To put it another way, distributed systems have emergent behaviour. From the Wikipedia article,
emergence occurs when a complex entity has properties or behaviors that its parts do not have on their own, and emerge only when they interact in a wider whole.
This is almost the textbook definition of a distributed system: we have a bunch of small components that create a complex entity, and the complex entity only works because of the interactions of the small components. The trouble is that emergent behaviour is extremely hard to reason about. You can understand each of the small components perfectly in isolation and still not understand the system. You can understand the system at a small scale perfectly, and still not understand the system at a large scale. And distributed systems like Kubernetes, which are built up of dozens or hundreds of "small components” are extremely susceptible to this. In fact, I would say that 75% of the incidents I’ve witnessed at big companies have been caused because of emergent behaviour that we didn’t understand.

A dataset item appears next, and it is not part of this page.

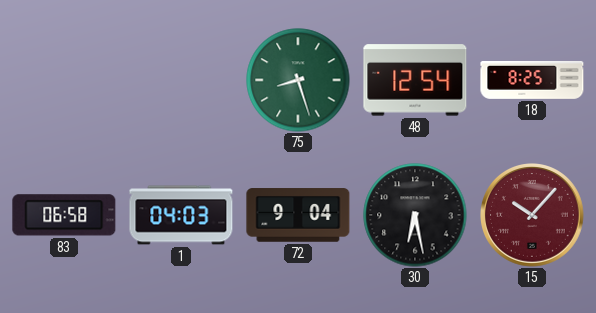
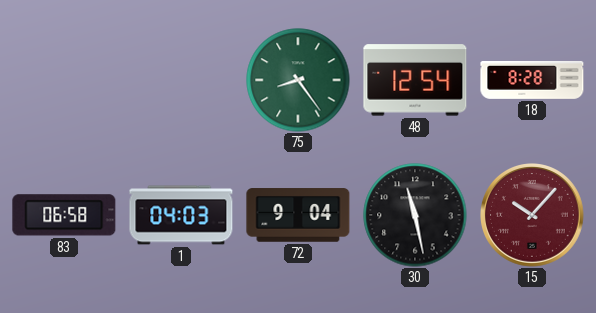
75: 8:27 -> 8:24
18: 8:25 -> 8:28
30: 6:28 -> 11:28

Actually it’s even worse than that. Because we don’t understand the behaviour, when something breaks (and it will break), we don’t understand how to fix it. So we make a guess, and apply a band-aid, and change some parameter to fix the immediate problem. But then two months later, something else breaks, and we apply another band-aid, and then another, and then three years later your system is coated in band-aids that themselves interact in unpredictable ways until you can’t even fix your existing problem without creating a new one.
This is obviously not a sustainable long-term situation, but what can we do about it? If you come from a mathematics or theoretical CS background, you might try to prove the behaviour of your system. If you can formalize your system and apply logical reasoning, maybe you can show that “undesired” behaviour can’t happen. This is not going to be easy, though: formal verification is nearly intractable even for non-distributed systems3. Even ignoring that small difficulty, to have a stable and reliable system we need to somehow be able to reason about all the failure modes we’d like to avoid, and almost by definition we don’t know all the failure cases of an emergent system.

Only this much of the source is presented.